При мысли обо всем этом мне всегда становится тепло и хорошо.
Эх, Янис Гайгал, не зря ты воевал! А твоя звонкая глотка еще пригодится!
1
Кусты у реки, как обычно, росли сочные и густые. Только в одном месте кустарник прерывался, земля была там черная, обгорелая от костров на подсеке.
Подсека была уже частично выкорчевана. Целмс, устало пошатываясь, шел за плугом, который тащил тощий, задумчивый гнедой. Лемех часто зацеплялся за корни. Тогда человек и лошадь дружно рвались вперед, а корни стонали и ломались.
Ноги приятно вязли в мягкой, прохладной, вскопанной плугом земле.
Целмс иногда останавливался, обводил взором широкую поляну, сердце радостно замирало в груди: своя земля!.. И снова плуг со стоном врезался в землю. Треща разрывались корни.
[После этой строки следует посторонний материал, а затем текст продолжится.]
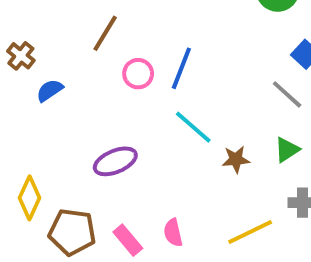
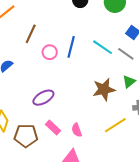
cyan line: (193, 127) -> (103, 47), moved
brown star: (236, 159) -> (104, 89), size x1.6
pink rectangle: (128, 240) -> (53, 128), moved

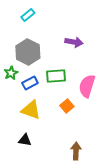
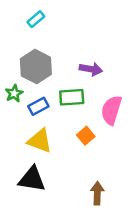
purple arrow: (74, 42) -> (91, 69), moved
black triangle: (25, 140) -> (32, 179), size x1.6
Месяца три тому назад Целмс приехал в чужие края со своей женой. Корабль привез их сюда — двух мечтателей, которые принесли с собой веру обездоленного батрака в лучшее, светлое будущее. Далеко теперь рощи, леса и поля Латвии... При помощи латыша Бемса Целмс без лишних хлопот получил на выплату эту подсеку на берегу реки. На взятые с собой деньги купил необходимый хозяйственный инвентарь, работал без устали — и вот многое уже сделано.
Кусты раздались. Показалась женщина. Остановилась на краю подсеки. Глаза ее, такие блестящие на бледном лице, казалось, ловили каждое движение высокого, худого человека за плугом. Лицо ее просветлело, мелкие, скорбные морщинки вокруг молодого рта исчезли в улыбке, такой же молодой и ясной, как ее глаза.
— Янис, Я-а-а-анис!
Сухой короткий кашель прервал ее возглас.
— Янис!
В лесу откликнулось эхо.
Целмс поднял голову.
— Ну, разве уже завтрак? Не рано ли, Анна?
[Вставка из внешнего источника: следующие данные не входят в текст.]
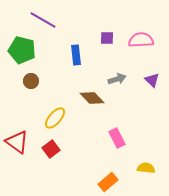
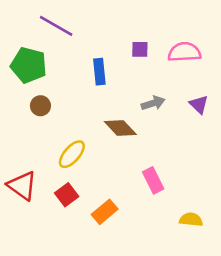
orange rectangle: (108, 182) -> (105, 212), moved

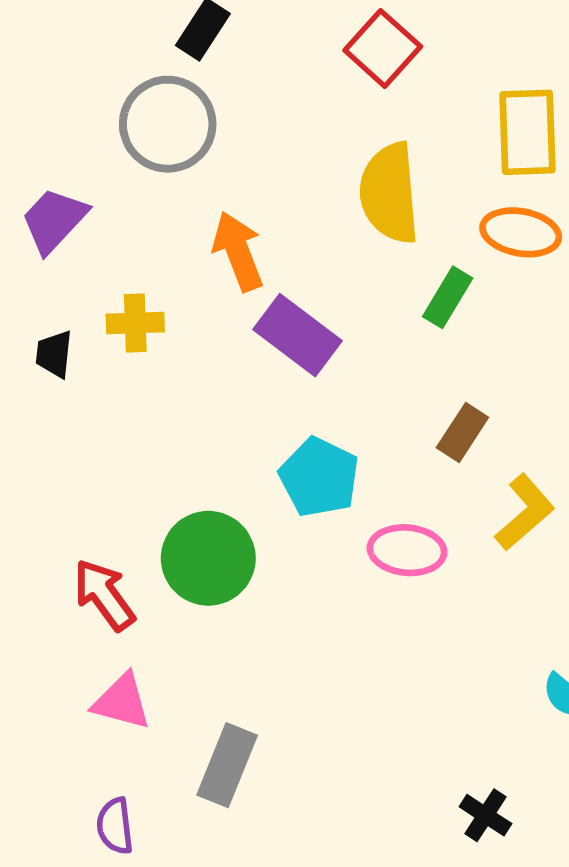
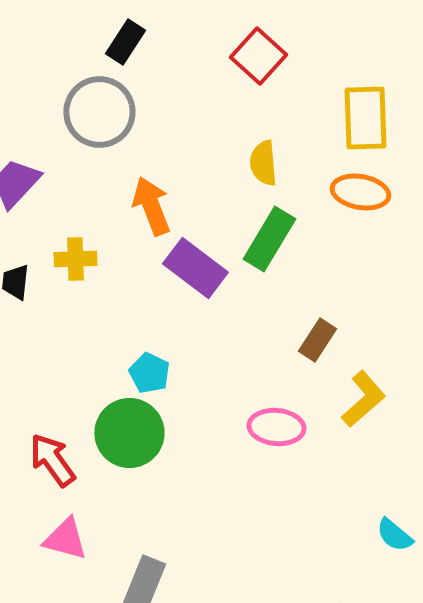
yellow semicircle: (389, 193) -> (263, 163), size x0.6
green rectangle: (448, 297) -> (269, 239), moved, size x1.4
cyan pentagon: (319, 477) -> (149, 373), moved, size x0.7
— Рано? — засмеялась Анна, подходя. — Вот уже, наверное, полчаса тому назад я ходила перегонять корову* На часах было без пяти минут восемь.
Целмс завтракал, сидя на земле и прислонясь к плугу. В одной руке держал ломоть хлеба, в другой — кружку молока.
Анна, усевшись на траве, сияющими глазами смотрела, как он ел.
Гнедой, свесив голову, стоял задумчивый и равнодушный. Целмс взглянул на гнедого, и тень промелькнула по его лицу.
— Надо дать и гнедому!..
Лошадь взяла в рот кусок хлеба, подержала его в зубах и выпустила.
— Плохо, Анна. Гнедой недолго протянет.
— Нно, милый!.. Нно!
Плуг снова со стоном пошел вперед, и за ним черной змеей вились отваленные пласты дерна.
Худой и высокий, пошатываясь, шел Целмс за плугом. Иногда он задумчиво качал своей упрямой головой. Гнедой?.. Да, с гнедым плохо. А если он сдохнет? Как тогда построить дом? Будь бы денег побольше, все бы ничего. Но денег мало, с каждым днем их все меньше.
Мысли были так же навязчивы, как оводы, не дававшие покоя гнедому. Не хотелось думать, но мысли мучили без конца.
Время от времени гнедой останавливался отдохнуть. Целмс не понукал его.
Целмс выпряг гнедого, пошел на край вырубки.
Там в густой кустарник уходила тропинка. Человек и лошадь вышли по тропинке на небольшую полянку, окруженную плетнем. Посреди нее стояло две землянки.
У «жилого дома», как Целмс и Анна величали одну из землянок, горел костер. Над костром висел котелок, у костра хлопотала Анна, закутавшаяся в шерстяной платок.
— Тебе опять холодно, Анна?.. Сегодня такая жара!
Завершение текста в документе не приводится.